### Kim Vo - Distilling the web into GIS datasets

#### Project details: 
Scraping the addresses of Light Rail Stations in Seattle and display them on an interactive web map. I chose to use Light Rail stations for this project because I expected to work with small data, so I could easily track the geocoding proccess, learn how it works, and also check the final map so see if there are any lost data.

#### My work proccess:
* Scraped data from the internet using lxml and cssselect
* Converted data from dictionary structure into GeoData using Pandas, and then to GeoDataFrame using GeoPandas
* Created interactive web map using Folium

Light Rail Stations data from https://www.soundtransit.org/Rider-Guide/link-light-rail/link-light-rail-stations  <br>
Link to students.washington.edu web space: http://students.washington.edu/vokim/StationsMap.html <br>

#### Hours spent on this project:
* Find and scrape data: 1 hour
* Convert to geodataframe: 6 hours
* Display map with folium: 3 hours
* Prepare materials for submission: 1 hour

In [2]:
import urllib2, lxml, pandas, folium, os, urllib, json, geocoder
from lxml import html
from geopandas import GeoDataFrame
from shapely.geometry import Point

In [5]:
# Setting up URL to read and parse
url = "https://www.soundtransit.org/Rider-Guide/link-light-rail/link-light-rail-stations"
req = urllib2.Request(url, headers={'User-Agent' : "Magic Browser"}) 
con = urllib2.urlopen( req )
doc_text = con.read()
doc = lxml.html.fromstring(doc_text)
doc.make_links_absolute(url)

In [6]:
# Store data in lists
name, address = [], []
for row in doc.cssselect(".field-item p"):
    lines = row.text_content().split("\n") # Handle <br> tag
    name.append(lines[0].replace("\t",""))
    address.append(lines[1].replace("\t",""))

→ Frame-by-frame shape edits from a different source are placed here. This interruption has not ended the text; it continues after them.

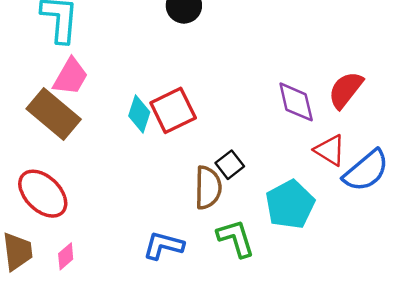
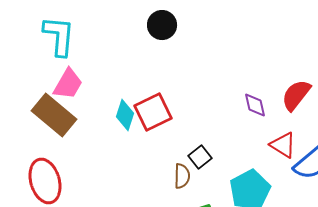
purple diamond: (296, 102) -> (255, 105), size x0.7
brown semicircle: (208, 188) -> (182, 176), size x0.7
red ellipse: (43, 194) -> (45, 181), turned 30

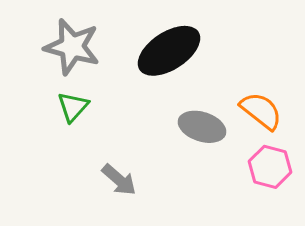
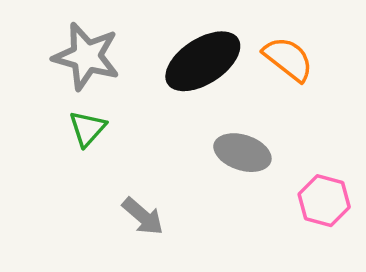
orange semicircle: (261, 111) -> (288, 59), moved

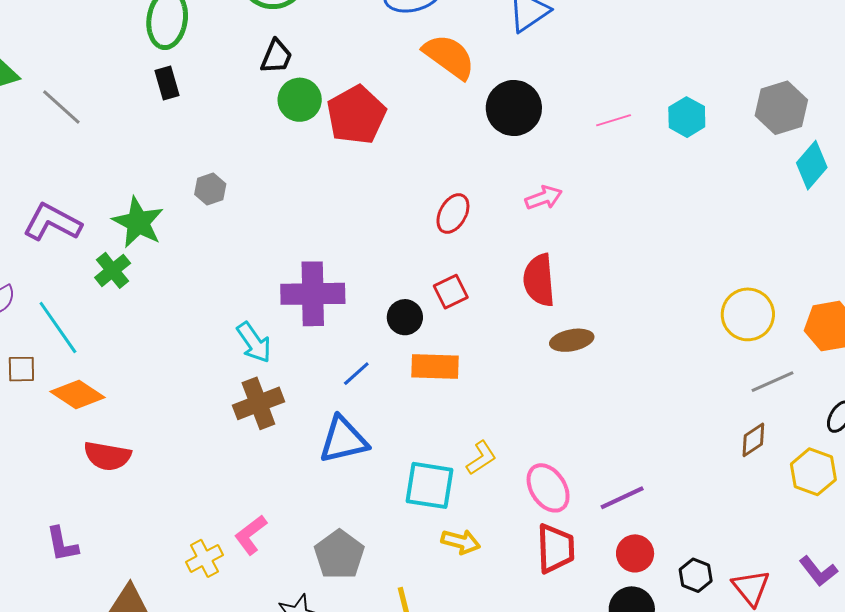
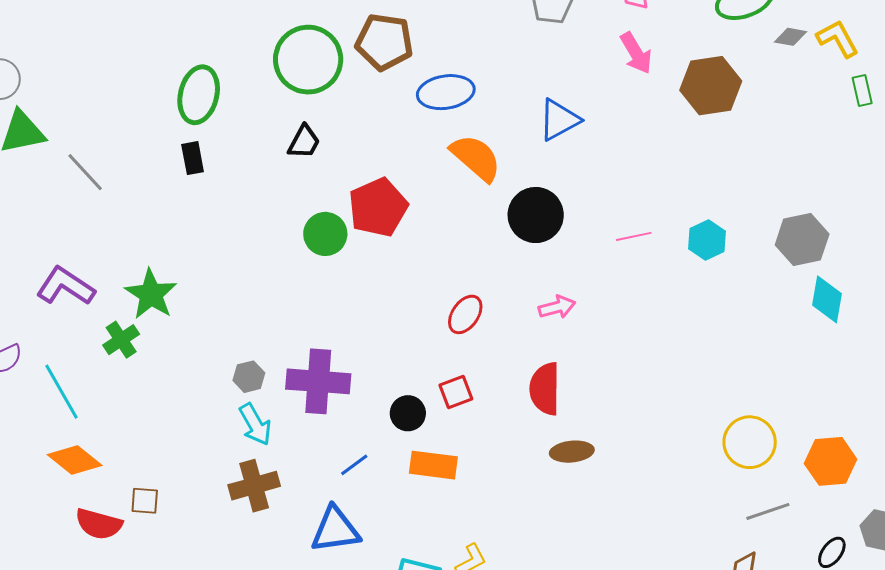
green circle: (300, 100) -> (325, 234), moved
cyan diamond: (812, 165) -> (827, 299), turned -36
gray hexagon: (210, 189) -> (249, 377), moved
brown square: (21, 369) -> (145, 501), moved

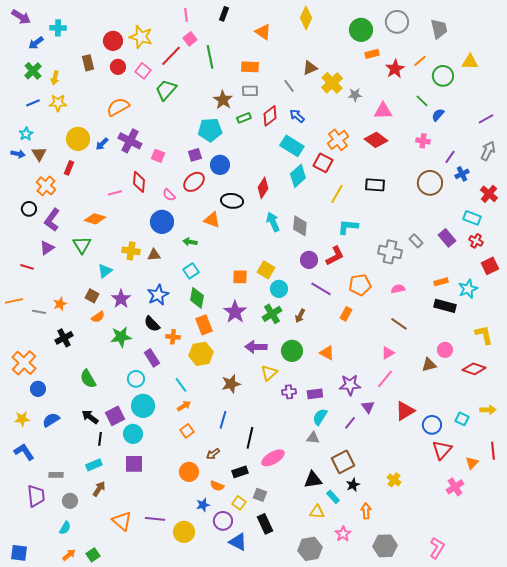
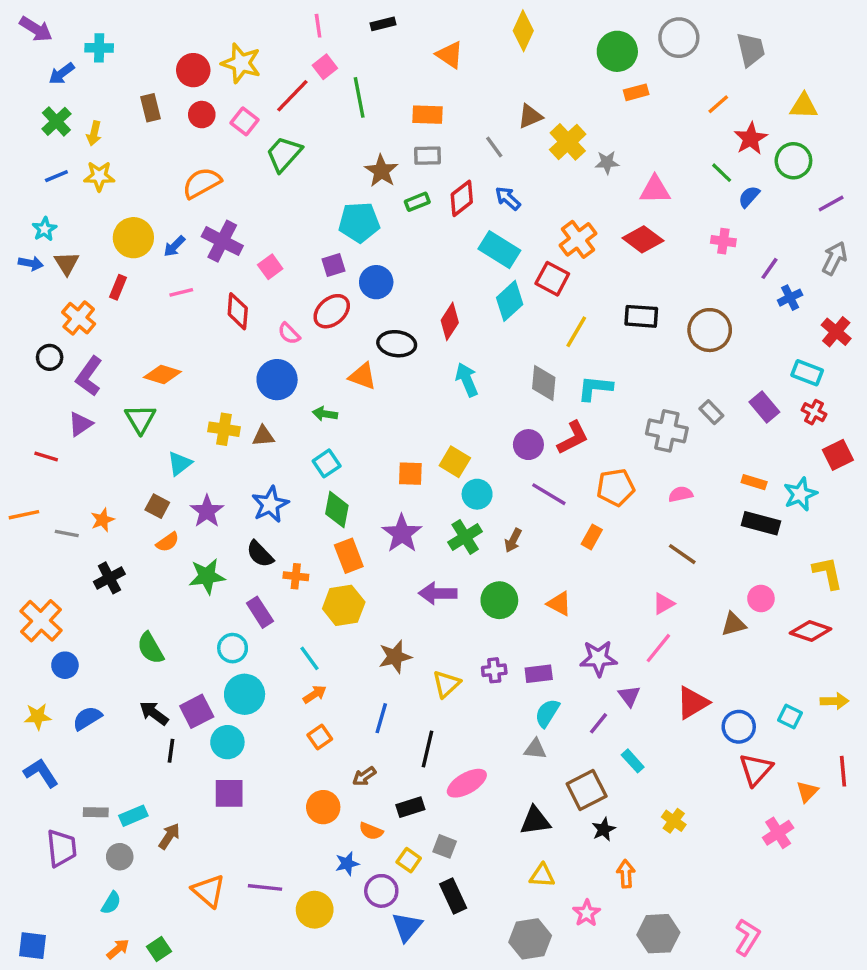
black rectangle: (224, 14) -> (383, 24), turned 56
red star: (395, 69) -> (751, 139), moved
green circle: (443, 76) -> (793, 161), moved
pink square: (158, 156) -> (270, 267), turned 32
brown circle: (430, 183) -> (710, 330), moved
pink line: (115, 193) -> (181, 292), moved
gray diamond: (300, 226) -> (544, 383), moved
orange rectangle: (441, 282) -> (754, 482), turned 32
yellow triangle: (269, 373) -> (446, 684), moved
cyan rectangle: (94, 465) -> (133, 816), moved
cyan rectangle: (333, 497) -> (633, 761), moved
blue triangle: (238, 542) -> (407, 927), turned 42

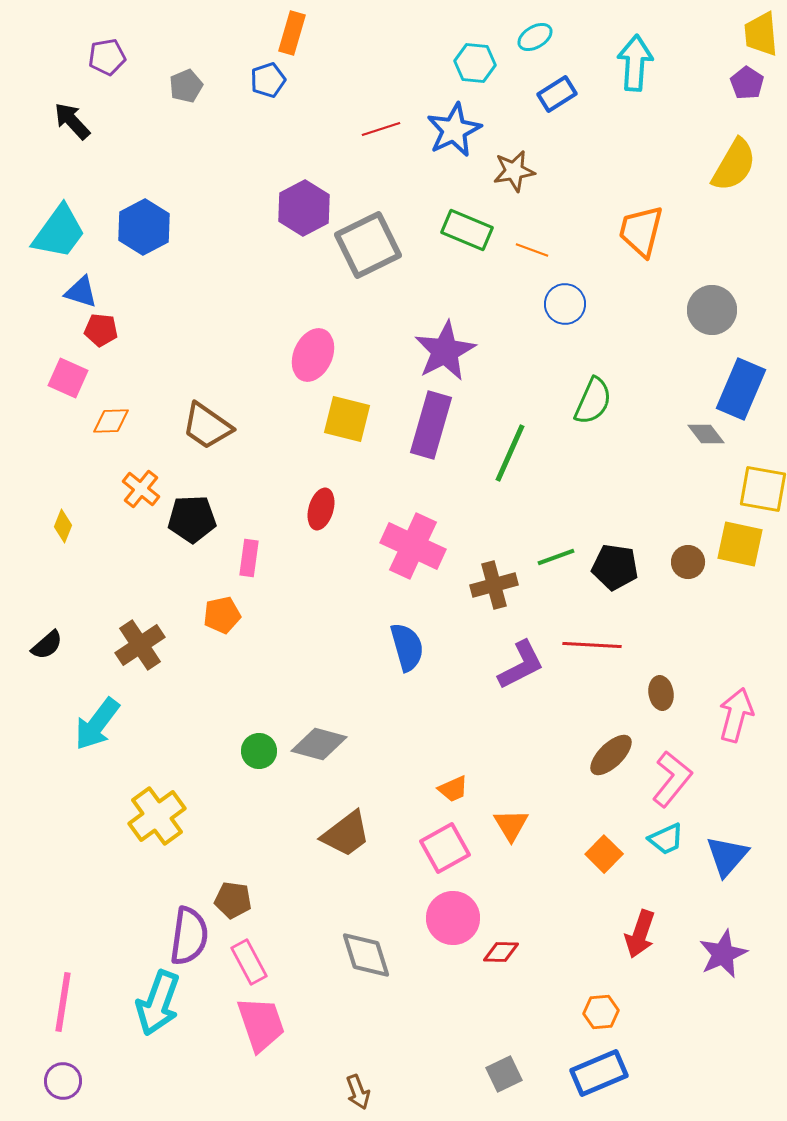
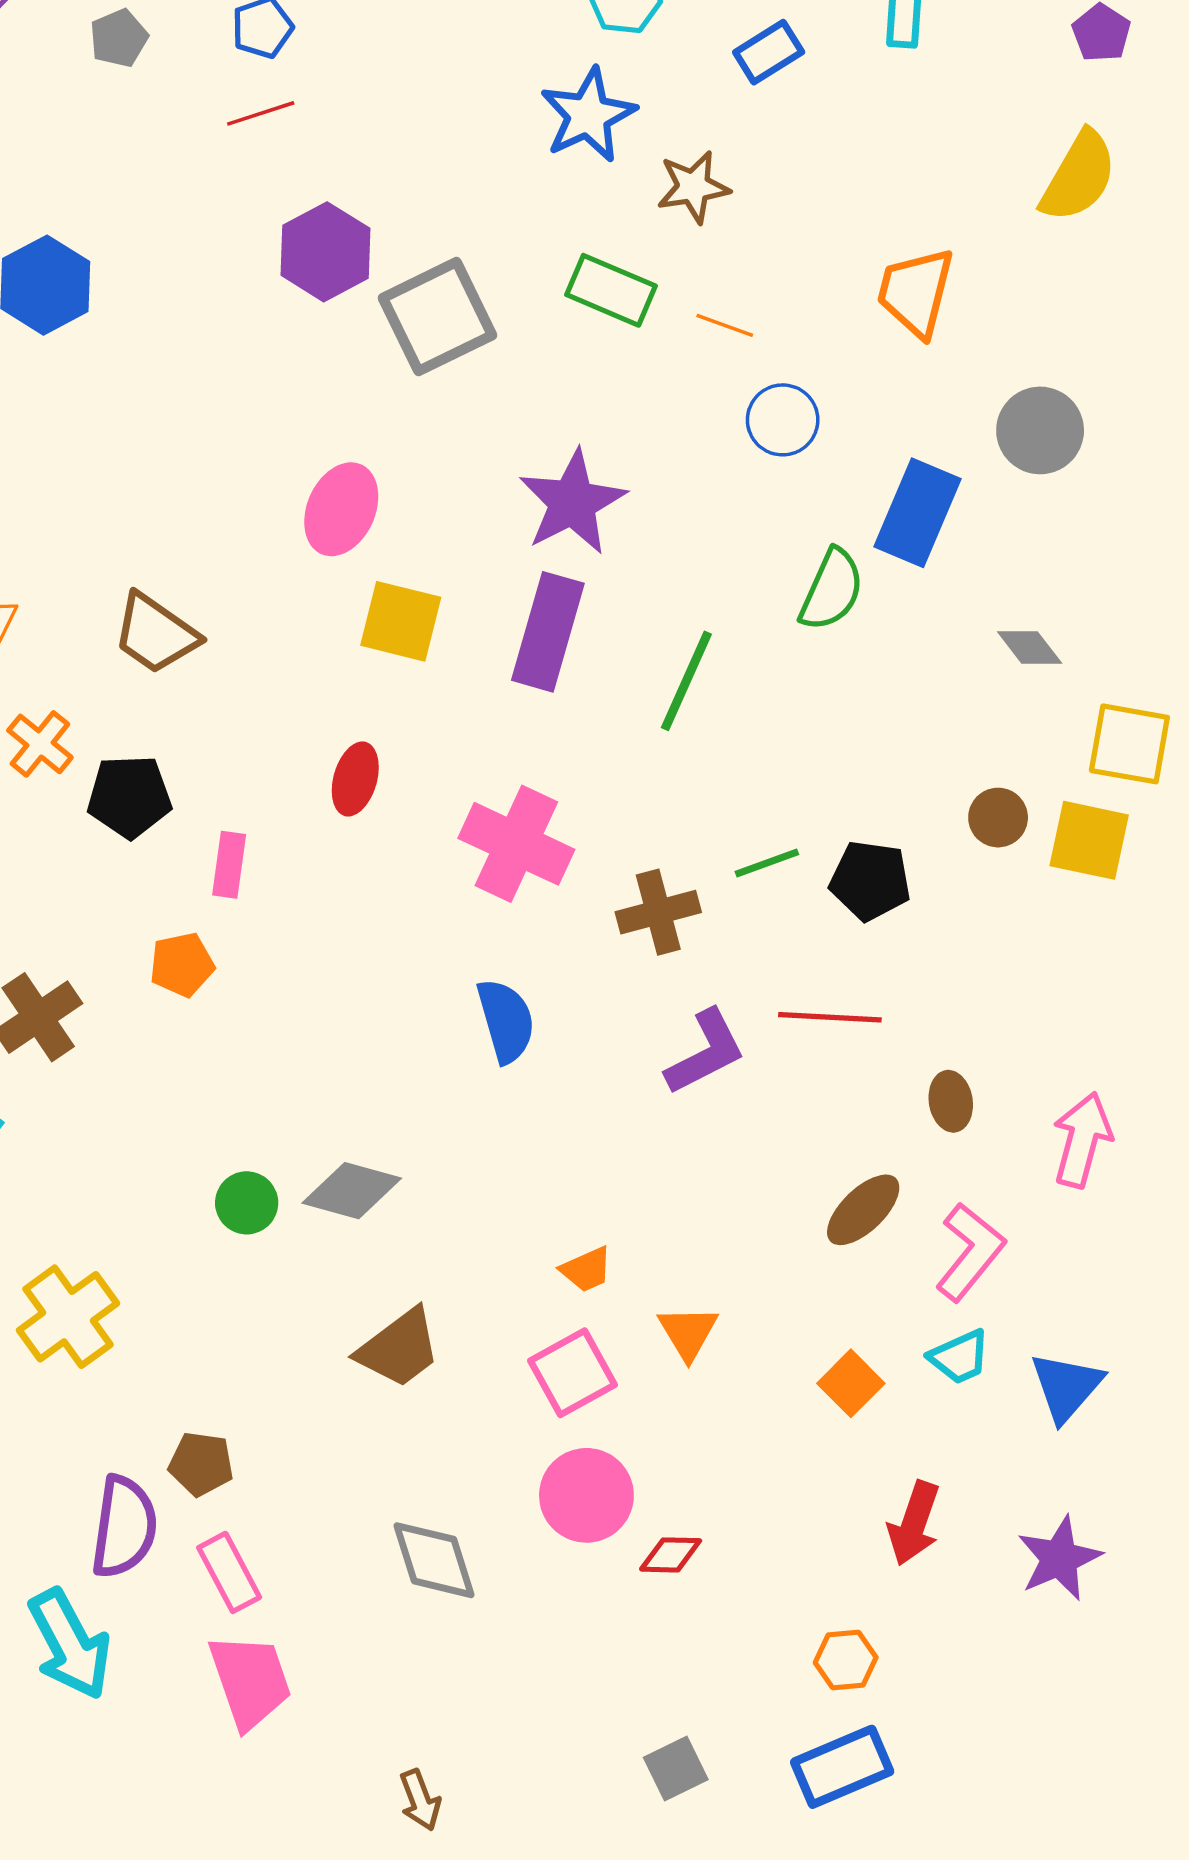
red line: (381, 129) -> (261, 113), moved
blue rectangle: (741, 389) -> (917, 513), moved
brown circle: (688, 562) -> (998, 818), moved
cyan arrow: (158, 1003) -> (70, 1644), turned -48

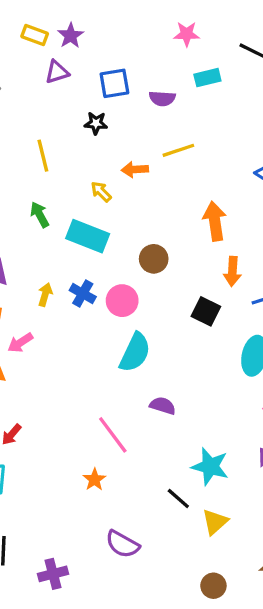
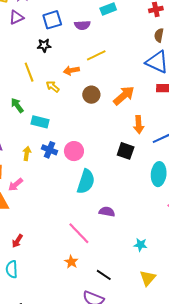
yellow line: (43, 156) -> (29, 72), moved
orange arrow: (215, 221) -> (124, 96), turned 65
cyan rectangle: (88, 236) -> (40, 122), moved, size x0.7
brown circle: (154, 259) -> (91, 95), moved
cyan star: (210, 466) -> (140, 245), size x0.6
black line: (178, 498) -> (104, 275), moved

I tried opencage but didn't really like it, and found out that ArcGIS geocoder is easy and it returns more accurate data <br>
Source: https://github.com/DenisCarriere/geocoder

In [7]:
# Put lists into dictionary
data = {'Name':[], 'Address':[], 'lat':[], 'lng':[]}
i = 0
while i < len(name):
    data['Name'].append(name[i])
    data['Address'].append(address[i])
    g = geocoder.arcgis(address[i], maxRows=1)    # Convert address to long & lat
    data['lat'].append(g.lat)                     # Parse long & lat from json file
    data['lng'].append(g.lng)
    i += 1

Source: https://gis.stackexchange.com/questions/174159/convert-a-pandas-dataframe-to-a-geodataframe/174168


In [8]:
# Convert data in Dictionary to GeoDataFrame
gdf = pandas.DataFrame(data,columns=['Name','Address','lat','lng'])
geometry = [Point(xy) for xy in zip(gdf['lng'], gdf['lat'])] # Create point geometry
gdf = gdf.drop(['lng', 'lat'], axis=1)
crs = {'init': 'epsg:4326'}                                  # Set projection
gdf = GeoDataFrame(gdf, crs=crs, geometry=geometry)          # Convert dataframe->geodataframe
gdf.head()

Unnamed: 0,Name,Address,geometry
0,University of Washington Station,"3720 Montlake Blvd NE, Seattle, WA",POINT (-122.3045020146049 47.64911603275507)
1,Capitol Hill Station,"140 Broadway E., Seattle, WA",POINT (-122.3208259682629 47.6192193967835)
2,Westlake Station,"4th Ave & Pine St., Seattle, WA",POINT (-122.3376435 47.611179)
3,University Street Station,"3rd Ave & Seneca St., Seattle, WA",POINT (-122.3353215 47.60702099999999)
4,Pioneer Square Station,"3rd Ave & James St., Seattle, WA",POINT (-122.3314425 47.602755)


In [18]:
# Make map with custom icon and pop up
myMap = folium.Map(location=[47.5399, -122.3001], zoom_start=11,
                   tiles='openstreetmap')
for i,row in gdf.iterrows():
    folium.Marker([row.geometry.y, row.geometry.x],
                  icon = folium.features.CustomIcon('http://205.166.161.233/MyRide/css/ico/bus_pointer.svg', 
                                                    icon_size=(35, 35)),
                  popup= row.Name + "<br/>" + row.Address).add_to(myMap)
myMap

In [10]:
gdf.to_file('stations.shp')       # Export shp
myMap.save('StationsMap.html')    # Save HTML doc

#### Challenges
I first used OpenCageData to convert addressed into longs and lats, but 3 stations were lost during the process. So I searched for another option and used geocoder ArcGIS to do the conversion. I'm also not very sure about the difference between Pandas and GeoPandas. Is it correct that Pandas creates Data Frame table, and GeoPandas creates GeoDataFrame?